The egg diet is one of the so-called low-carb methods and is said to be able to help us lose weight. This means: A lot of protein is absorbed, carbohydrates are largely avoided. With the egg diet, you should eat up to 35 eggs per week – that is, up to five per day. Since the body no longer has to burn carbohydrates, it falls back on the body’s own fat deposits. Positive side effect: The protein ensures that no muscle mass is broken down.
How did the egg diet come about?
The egg diet was invented nearly 40 years ago by the former UK Prime Minister, Margaret Thatcher, brought to life. Her goal at the time was to reach her desired weight before she won the election. The egg diet is said to have contributed to that the “Iron Lady” lost 9 kilos in two weeks.
What effects do eggs have on the body?
Eggs have had a bad reputation for years due to their high cholesterol levels – wrongly so. Because the cholesterol contained in the egg hardly affects the blood values. They are even (surprisingly) healthy, because they also contain other good ingredients in addition to proteins. These include:
- Vitamins D, B12 and K
- Minerals in the form of iron and selenium
In addition, an egg contains a high proportion of unsaturated fatty acids, which are considered to be particularly healthy.

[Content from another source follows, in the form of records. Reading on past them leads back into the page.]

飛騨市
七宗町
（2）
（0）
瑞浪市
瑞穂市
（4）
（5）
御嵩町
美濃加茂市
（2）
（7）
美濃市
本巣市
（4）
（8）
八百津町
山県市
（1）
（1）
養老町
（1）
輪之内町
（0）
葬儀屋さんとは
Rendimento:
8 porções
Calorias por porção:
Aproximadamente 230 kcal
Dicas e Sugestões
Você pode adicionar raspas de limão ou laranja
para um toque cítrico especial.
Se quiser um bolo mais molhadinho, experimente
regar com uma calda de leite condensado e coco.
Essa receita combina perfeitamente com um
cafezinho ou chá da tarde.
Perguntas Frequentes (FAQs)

Study shows that eggs help you lose weight
When it comes to losing weight, these ingredients help to keep the body full for a long time and get the fat metabolism going. A study by Saint Louis University showed that eggs generally have a positive effect on weight. In the study, one group of overweight people had two eggs each morning for breakfast, and another group ate a bagel that contained roughly the same number of calories. The result: The test subjects who ate eggs had a 60 percent greater weight loss than their counterparts, ate the bagels. Over the course of the day, they took in a whole 330 fewer calories.
What foods can I still eat on the egg diet?

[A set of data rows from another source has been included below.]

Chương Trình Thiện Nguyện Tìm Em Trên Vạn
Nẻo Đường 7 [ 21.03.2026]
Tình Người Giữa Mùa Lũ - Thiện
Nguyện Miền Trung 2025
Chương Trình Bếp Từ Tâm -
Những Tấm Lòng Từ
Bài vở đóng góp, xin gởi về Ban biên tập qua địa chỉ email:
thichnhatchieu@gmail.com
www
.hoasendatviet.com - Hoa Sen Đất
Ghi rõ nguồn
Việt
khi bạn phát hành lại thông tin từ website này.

The egg diet is different than you might think at first, not a classic crash diet – because that would mean that you can only eat eggs. According to the low-carb principle, there are also others here Food permitted. These include:
- Vegetables, for example tomatoes, cucumbers, peppers, onions, broccoli, spinach
- Fruit, for example apples, bananas, tangerines, strawberries
- lean meat, such as chicken or turkey
- lean fish, for example cod, pollock, zander
- Low-calorie drinks, for example juice spritzers (with a high water content)

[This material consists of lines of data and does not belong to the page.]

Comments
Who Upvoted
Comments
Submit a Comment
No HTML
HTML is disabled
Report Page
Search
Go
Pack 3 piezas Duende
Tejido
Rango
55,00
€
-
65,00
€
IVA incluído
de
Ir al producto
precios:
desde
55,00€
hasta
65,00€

You should avoid the following foods largely do without:
- Carbohydrates, for example white flour products or ready meals
Recipe ideas for the egg diet
You want to get started with the egg diet, but don’t know how to best organize your days in terms of nutrition? Then our ideas for breakfast, Having lunch and dinner help:
- Breakfast: Process two eggs into scrambled eggs and add tomato pieces. In addition, there is a citrus fruit such as orange, grapefruit or grapefruit and a cup of tea or coffee.
- Having lunch: A small chicken breast fillet and a salad, for example made of tomatoes, peppers, cucumbers and olives. For dessert again a citrus fruit like the grapefruit. An apple spritzer tastes good with it.
- Dinner: Two eggs (boiled), plus some cottage cheese and a cup of tea.
Criticism of the egg diet
Although eggs are healthy, you should always pay attention to the amount. The amount of protein recommended by the German Society for Nutrition (DGE) for adults is 0.8 grams per kilogram of body weight per day. For a woman weighing 60 kilograms, that would be 48 grams of protein (a good 3 eggs a day). The upper limit is two grams per kilogram of body weight per day. For example, if you eat an egg every morning for breakfast, you are doing nothing wrong.